Wird das bei den Frauen ein Oranje-Feiertag heute? Im Ziel kommt Ellen van Dijk mit einer deutlichen neuen Bestzeit an. Und praktisch zeitgleich wird für ihre Landsfrau Demi Vollering eine neue beste erste Zwischenzeit gestoppt. Vollering hat Heimvorteil. Sie lebt seit mehreren Jahren in der Schweiz, aktuell im luzernischen Meggen.
Liechti auf Rang 8
Nach 52 Fahrerinnen belegt Jasmin Liechti den 8. Platz. Unterwegs ist die zweite und letzte Schweizerin: Elena Hartmann (33), die grosse Hoffnung aus Schweizer Sicht in diesem Einzelzeitfahren.
So geht Mütze
Keiner zu alt, ein Velokäppi zu tragen! Das Accessoire ist dieser Tage ganz offensichtlich angesagt in Zürich!
Fahrer verfolgen
Auch in Küsnacht lässt der Fan-Ansturm noch auf sich warten. Martin Bäbler und Micha von Allmen sind aber schon seit dem frühen Morgen «voll drin», wie von Allmen am Lenker erzählt. Auf einem der zahlreichen Kamera-Motorräder sind sie heute zu ersten Mal auf der Strecke im Einsatz. Gemeinsam werden sie jeden Renntag der Rad-WM begleiten. Im Rucksack mit dabei: Zehn SIM-Karten, die die Verantwortlichen der Live-Produktion in Zürich nach Belieben anzapfen. An der Seestrasse in Küsnacht warten die beiden, bis sie auf die Verfolgung der nächsten Fahrerin geschickt werden.
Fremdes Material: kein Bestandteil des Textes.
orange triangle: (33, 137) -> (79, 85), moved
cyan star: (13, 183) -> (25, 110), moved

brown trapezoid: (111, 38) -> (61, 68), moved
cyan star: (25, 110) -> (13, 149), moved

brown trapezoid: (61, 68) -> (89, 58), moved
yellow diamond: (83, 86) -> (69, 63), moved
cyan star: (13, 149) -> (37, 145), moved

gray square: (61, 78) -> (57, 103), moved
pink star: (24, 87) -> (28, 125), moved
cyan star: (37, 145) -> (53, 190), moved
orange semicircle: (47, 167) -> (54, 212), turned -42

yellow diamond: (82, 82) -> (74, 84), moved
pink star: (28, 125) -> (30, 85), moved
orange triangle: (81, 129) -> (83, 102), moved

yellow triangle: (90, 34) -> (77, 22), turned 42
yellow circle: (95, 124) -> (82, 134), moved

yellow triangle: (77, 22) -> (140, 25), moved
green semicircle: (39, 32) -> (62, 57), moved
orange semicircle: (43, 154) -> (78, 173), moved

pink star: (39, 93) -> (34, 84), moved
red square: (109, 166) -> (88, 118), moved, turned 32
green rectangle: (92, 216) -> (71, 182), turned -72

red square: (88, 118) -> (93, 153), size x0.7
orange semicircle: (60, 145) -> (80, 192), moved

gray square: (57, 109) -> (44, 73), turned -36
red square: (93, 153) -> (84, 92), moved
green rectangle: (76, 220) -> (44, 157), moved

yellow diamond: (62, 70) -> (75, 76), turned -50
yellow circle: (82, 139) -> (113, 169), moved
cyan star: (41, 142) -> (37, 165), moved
Zwei Fahrerinnen und Fahrer pro Nation
Beim Zeitfahren konnten die verschiedenen Nationen übrigens je zwei Fahrerinnen und Fahrer ins Rennen schicken. Zusätzlich am Start ist bei den Männern Noch-Weltmeister Remco Evenepoel aus Belgien, der Europameister Joshua Tarling aus Grossbritannien, der Panamerican Meister Walter Alejandro Vargas Alzate, der Asiatische Meister Yevgeniy Fedorov und der Meister von Ozeanien Aaron Murray Gate.
Bei den Frauen sind zusätzlich dabei Noch-Weltmeisterin Chloe Dygert (USA), die Olympiasiegerin Grace Brown (AUS), die Panamerican Meisterin Amber Leone Neben, die Asiatische Meisterin Olga Zabelinskaya (UZB) und die ozeanischen Meisterin Isabelle Carnes.